The statement was arrogant and presumptuous and completely outside the bounds of our complicated arrangement.
It was also exactly what some desperate part of me had been longing to hear, even as my rational mind recoiled from the implications.
"I need you to leave," I said, pulling away from him despite every instinct screaming at me to stay close.
He sat up, confusion and hurt flickering across his features. "Tessa?—"
"Please. I need to think, and I can't do that with you here."
My heart felt like it was having a seizure.
The amount of adrenaline suddenly pumping into my body was unhealthy.
I felt nauseous and lightheaded, angry and terrified. And at the same time, I wanted to thrust myself into his arms and say yes.
But how? And why? And what would Blake and Elena say?
He dressed slowly and he never looked at me once while he was doing it.
I felt horrible and justified in the same breath, but confusion won out. I couldn't just cower and do what he wanted. I had to do what was right for me, even if it meant upsetting him.
Before he walked away, he leaned over me, resting one hand on either side of me on the back of the couch. "This isn't over," he said, pressing a kiss to my forehead that felt more like a promise than a goodbye. "I know you need time to think, but I don't. I've been thinking about it every single day since I saw that page open on your laptop on the plane. I want to do this for you, Tessa. Don't say no to me."
I let my head drop and he got the message. Before the door had even shut, tears were welling up in my eyes.
I felt like I was on a roller coaster ride from Hell. We were on fire, then we were crashing and burning.
Then we were nothing, and now he wanted me to have his baby? To say I was confused was an understatement.
18
LUCIAN
I stared at the contract spread across my desk, but the words blurred together as my mind replayed last night's conversation with Tessa.

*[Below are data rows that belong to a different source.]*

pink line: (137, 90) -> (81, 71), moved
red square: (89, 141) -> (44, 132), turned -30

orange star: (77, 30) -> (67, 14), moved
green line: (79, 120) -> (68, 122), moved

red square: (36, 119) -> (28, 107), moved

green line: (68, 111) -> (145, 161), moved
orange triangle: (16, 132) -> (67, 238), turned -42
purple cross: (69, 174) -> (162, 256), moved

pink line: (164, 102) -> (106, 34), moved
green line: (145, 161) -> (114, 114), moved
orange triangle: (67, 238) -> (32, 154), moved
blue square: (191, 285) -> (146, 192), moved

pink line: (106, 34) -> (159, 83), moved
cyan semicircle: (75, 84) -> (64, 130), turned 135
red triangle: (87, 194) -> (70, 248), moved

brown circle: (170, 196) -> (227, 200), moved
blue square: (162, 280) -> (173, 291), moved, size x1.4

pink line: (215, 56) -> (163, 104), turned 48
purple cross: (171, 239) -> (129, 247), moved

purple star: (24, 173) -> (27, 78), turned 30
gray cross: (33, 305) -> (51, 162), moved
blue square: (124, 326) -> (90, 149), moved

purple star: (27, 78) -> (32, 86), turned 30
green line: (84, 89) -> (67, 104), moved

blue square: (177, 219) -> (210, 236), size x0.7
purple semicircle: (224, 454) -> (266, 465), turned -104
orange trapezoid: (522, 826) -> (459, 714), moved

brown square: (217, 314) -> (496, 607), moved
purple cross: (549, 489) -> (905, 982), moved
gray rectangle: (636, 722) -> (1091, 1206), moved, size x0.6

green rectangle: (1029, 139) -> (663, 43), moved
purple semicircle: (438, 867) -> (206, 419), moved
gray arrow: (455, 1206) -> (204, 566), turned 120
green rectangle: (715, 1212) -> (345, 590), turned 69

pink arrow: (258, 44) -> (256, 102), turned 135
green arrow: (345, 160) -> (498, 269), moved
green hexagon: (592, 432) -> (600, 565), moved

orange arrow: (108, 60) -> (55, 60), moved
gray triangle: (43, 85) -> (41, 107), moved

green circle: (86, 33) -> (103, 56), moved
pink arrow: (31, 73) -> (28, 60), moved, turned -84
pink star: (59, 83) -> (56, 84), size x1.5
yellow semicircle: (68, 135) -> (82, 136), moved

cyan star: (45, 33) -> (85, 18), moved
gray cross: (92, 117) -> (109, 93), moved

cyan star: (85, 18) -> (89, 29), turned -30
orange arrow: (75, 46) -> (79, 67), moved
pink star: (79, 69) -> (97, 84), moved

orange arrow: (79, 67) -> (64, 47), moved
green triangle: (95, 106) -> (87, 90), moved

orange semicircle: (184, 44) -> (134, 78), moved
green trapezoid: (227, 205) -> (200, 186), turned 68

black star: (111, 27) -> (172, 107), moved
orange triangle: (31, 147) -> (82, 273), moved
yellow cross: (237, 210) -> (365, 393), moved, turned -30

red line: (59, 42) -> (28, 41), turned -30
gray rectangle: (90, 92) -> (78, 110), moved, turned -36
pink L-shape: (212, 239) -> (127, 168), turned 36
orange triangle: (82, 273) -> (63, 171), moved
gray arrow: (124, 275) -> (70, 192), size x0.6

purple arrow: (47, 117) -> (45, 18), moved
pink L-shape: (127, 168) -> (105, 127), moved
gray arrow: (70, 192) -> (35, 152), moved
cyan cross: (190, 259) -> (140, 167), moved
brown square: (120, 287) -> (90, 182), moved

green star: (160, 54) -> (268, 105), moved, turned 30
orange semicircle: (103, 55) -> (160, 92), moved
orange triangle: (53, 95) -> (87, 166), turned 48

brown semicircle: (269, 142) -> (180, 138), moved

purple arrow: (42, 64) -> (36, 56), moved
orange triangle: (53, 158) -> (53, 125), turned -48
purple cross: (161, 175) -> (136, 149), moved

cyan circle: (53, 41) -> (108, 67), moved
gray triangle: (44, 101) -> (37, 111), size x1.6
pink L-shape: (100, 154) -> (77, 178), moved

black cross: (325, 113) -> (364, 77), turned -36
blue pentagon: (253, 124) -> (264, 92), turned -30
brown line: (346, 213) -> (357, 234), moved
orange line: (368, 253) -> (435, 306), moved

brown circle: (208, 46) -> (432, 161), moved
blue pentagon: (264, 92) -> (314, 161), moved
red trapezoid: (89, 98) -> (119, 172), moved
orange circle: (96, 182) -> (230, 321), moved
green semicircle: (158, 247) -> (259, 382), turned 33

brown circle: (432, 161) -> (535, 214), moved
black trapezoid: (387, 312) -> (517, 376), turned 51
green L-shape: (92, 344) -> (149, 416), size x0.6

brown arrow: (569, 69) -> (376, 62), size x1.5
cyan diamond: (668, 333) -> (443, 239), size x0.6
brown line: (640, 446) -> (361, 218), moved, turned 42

The memory of her stunned expression when I'd demanded she get pregnant with me instead of some anonymous donor made my chest tight with regret.
What the heck had I been thinking?
The proposition had emerged from raw jealousy rather than rational planning, and now I was left wondering if I'd destroyed whatever fragile connection we'd managed to preserve.
But beneath the regret, I was surprised to realize that the idea of her saying yes to my proposition tugged at my heart more strongly than I thought.
The idea of Tessa carrying my child terrified me because of what my children might say and what Viktoria might do. But I wanted it more desperately every time I thought about it.
Not just because it would eliminate the donor option that made me want to put my fist through walls, but because I could picture it so clearly.
Her body changing as our baby grew, her looking up at me with proud smiles and my chance to show this world I wasn't a complete screw-up.
I was in love with her.
I'd come to that conclusion weeks ago after telling myself for months this was physical attraction simply because of proximity, but lying to myself had become impossible.
I loved her intelligence, her resilience, the way she saw through my children's hostility to offer genuine insights about healing my fractured relationships.
I loved her ambition and her independence, even when that independence included plans that made me insane with jealousy.
But admitting love meant admitting vulnerability, and I'd built my entire adult life on the principle that emotional weakness led to catastrophic loss.